Brulavoine, qui suit de près les avancées législatives issues de l'affaire Bétharram, prévoit d'assister aux débats pour se tenir informé des évolutions du projet. Selon lui, cette législation est le fruit d'une enquête parlementaire couplée à un premier projet de loi déjà introduit, témoignant d'un réel changement d'attitude vis-à-vis des victimes.
Il insiste sur l'importance de cette initiative, soulignant que la reconnaissance par l'État de ses échecs concernant le contrôle des établissements privés catholiques est essentielle. La journée nationale d'hommage aux enfants victimes de violences, fixée au 19 novembre, symbolise également ce tournant. Il s'agit d'ancrer dans l'esprit des adultes que les abus envers des mineurs ne peuvent rester impunis, ajoute-t-il.

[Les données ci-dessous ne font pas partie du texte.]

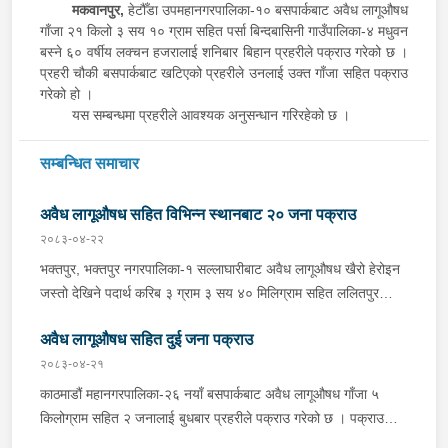
मकवानपुर,
हेटौँडा उपमहानगरपालिका-१० बसपार्कबाट अवैध लागूऔषध
गाँजा २१ किलो ३ सय १० ग्राम सहित पर्सा बिन्दबासिनी गाउँपालिका-४ मधुवन
बस्ने ६० वर्षीय लक्चन हजरालाई शनिबार बिहान प्रहरीले पक्राउ गरेको छ ।
प्रहरी चौकी बसपार्कबाट खटिएको प्रहरीले उनलाई उक्त गाँजा सहित पक्राउ
गरेको हो ।
यस सम्बन्धमा प्रहरीले आवश्यक अनुसन्धान गरिरहेको छ ।
सम्बन्धित समाचार
अवैध लागूऔषध सहित विभिन्न स्थानबाट २० जना पक्राउ
२०८३-०४-२२
भक्तपुर, भक्तपुर नगरपालिका-१ सल्लाघारीबाट अवैध लागूऔषध खैरो हेरोइन
जस्तो देखिने पदार्थ करिब ३ ग्राम ३ सय ४० मिलिग्राम सहित ललितपुर
गोदावरी नगरपालिका-३ टौखेल बस्ने १९ वर्षीय सुहान रम्तेललाई बिहीबार साँझ
अवैध लागूऔषध सहित दुई जना पक्राउ
प्रहरीले पक्राउ गरेको छ । प्रहरी वृत्त जगातीबाट खटिएको प्रहरीले
बा.प्र.०२-०४५ प ३७८८ नम्बरको मोटरसाइकलमा सवार उनलाई उक्त पदार्थ
२०८३-०४-२१
सहित पक्राउ गरेको हो । यसैगरी भक्तपुर, मध्यपुर थिमी नगरपालिका-१
काठमाडौं महानगरपालिका-२६ नयाँ बसपार्कबाट अवैध लागूऔषध गाँजा ५
लोकन्थलीबाट अवैध लागूऔषध खैरो हेरोइन जस्तो देखिने पदार्थ करिब ४ ग्राम
किलोग्राम सहित २ जनालाई बुधबार प्रहरीले पक्राउ गरेको छ । पक्राउ
९० मिलिग्राम सहित ललितपुर, ललितपुर महानगरपालिका-२४ बस्ने ३४ वर्षीय
पर्नहरूमा भारत उत्तर प्रदेश लुधियाना ठेगाना भएका ४३ वर्षीय RENKU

Mettre fin aux omerta et ne plus protéger les agresseurs
Pour Brulavoine, l'article neuf de cette proposition de loi a une signification profonde. Étant lui-même un ancien survivant d'actes de pédocriminalité dans un collège privé dans les années 1980, il sait à quel point ces problématiques ont été ignorées dans le passé. Lors de son instruction, il a découvert que la direction de l'établissement était au courant des agressions depuis 1990 mais qu'elle avait choisi de dissimuler ces faits, préférant que l'agresseur suive une thérapie plutôt que d'informer les autorités compétentes.
Ce projet de loi se fixe pour objectif de faire disparaître toutes les omerta qui favorisent l'impunité des pédo-criminels. Une des dispositions prévoit que tous les ministres du culte soient tenus de signaler les abus, même s'ils ont été relayés lors de confidences religieuses. Toutefois, le Rassemblement national s'y oppose, qualifiant cette mesure d'attaque inacceptable contre les institutions religieuses.
Thierry Brulavoine espère que cette législation marquera un tournant décisif, permettant une protection accrue pour les victimes et un meilleur soutien de la société face à ces enjeux cruciaux.